#### Given records:
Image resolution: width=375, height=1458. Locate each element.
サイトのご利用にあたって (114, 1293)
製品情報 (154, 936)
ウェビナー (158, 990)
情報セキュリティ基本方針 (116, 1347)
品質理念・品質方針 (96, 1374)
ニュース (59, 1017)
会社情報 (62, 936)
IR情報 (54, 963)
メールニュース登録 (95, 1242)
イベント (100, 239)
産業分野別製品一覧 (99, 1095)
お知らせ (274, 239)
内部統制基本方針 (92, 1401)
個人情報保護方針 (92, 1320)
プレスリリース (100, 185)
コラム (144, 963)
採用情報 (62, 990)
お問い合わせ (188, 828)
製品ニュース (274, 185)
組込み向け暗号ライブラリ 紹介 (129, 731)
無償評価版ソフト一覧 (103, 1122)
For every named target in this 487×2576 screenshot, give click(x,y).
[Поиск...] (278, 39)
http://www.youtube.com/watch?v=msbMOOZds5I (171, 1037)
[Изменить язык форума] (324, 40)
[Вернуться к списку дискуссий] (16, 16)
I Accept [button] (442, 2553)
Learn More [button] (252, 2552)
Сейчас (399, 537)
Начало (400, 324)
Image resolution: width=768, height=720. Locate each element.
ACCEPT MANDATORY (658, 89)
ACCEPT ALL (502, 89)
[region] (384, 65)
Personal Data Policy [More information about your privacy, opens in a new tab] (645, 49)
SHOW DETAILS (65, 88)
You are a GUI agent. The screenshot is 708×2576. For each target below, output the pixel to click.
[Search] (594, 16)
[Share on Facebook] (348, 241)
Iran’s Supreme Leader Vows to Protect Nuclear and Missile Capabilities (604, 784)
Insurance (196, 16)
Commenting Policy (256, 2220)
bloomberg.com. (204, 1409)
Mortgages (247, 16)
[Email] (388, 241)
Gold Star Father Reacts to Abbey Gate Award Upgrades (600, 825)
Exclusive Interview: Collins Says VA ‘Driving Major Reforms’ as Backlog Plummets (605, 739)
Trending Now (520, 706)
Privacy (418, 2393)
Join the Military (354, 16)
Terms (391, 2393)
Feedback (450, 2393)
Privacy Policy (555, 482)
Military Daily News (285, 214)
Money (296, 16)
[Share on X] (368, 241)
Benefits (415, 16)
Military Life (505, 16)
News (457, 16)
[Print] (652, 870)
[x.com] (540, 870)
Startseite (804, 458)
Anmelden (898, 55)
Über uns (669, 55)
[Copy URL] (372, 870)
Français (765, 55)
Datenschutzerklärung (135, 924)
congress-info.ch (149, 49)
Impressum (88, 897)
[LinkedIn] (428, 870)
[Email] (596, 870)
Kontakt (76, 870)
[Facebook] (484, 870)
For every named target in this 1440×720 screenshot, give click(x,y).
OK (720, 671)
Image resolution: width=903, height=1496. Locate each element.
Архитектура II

#### What is needed:
Look above for the line holding "[Search] (594, 16)" and the line holding "Gold Star Father". Retype both, and every line between them, word for word and nothing else.

#### Exercise output:
[Search] (594, 16)
[Share on Facebook] (348, 241)
Iran’s Supreme Leader Vows to Protect Nuclear and Missile Capabilities (604, 784)
Insurance (196, 16)
Commenting Policy (256, 2220)
bloomberg.com. (204, 1409)
Mortgages (247, 16)
[Email] (388, 241)
Gold Star Father Reacts to Abbey Gate Award Upgrades (600, 825)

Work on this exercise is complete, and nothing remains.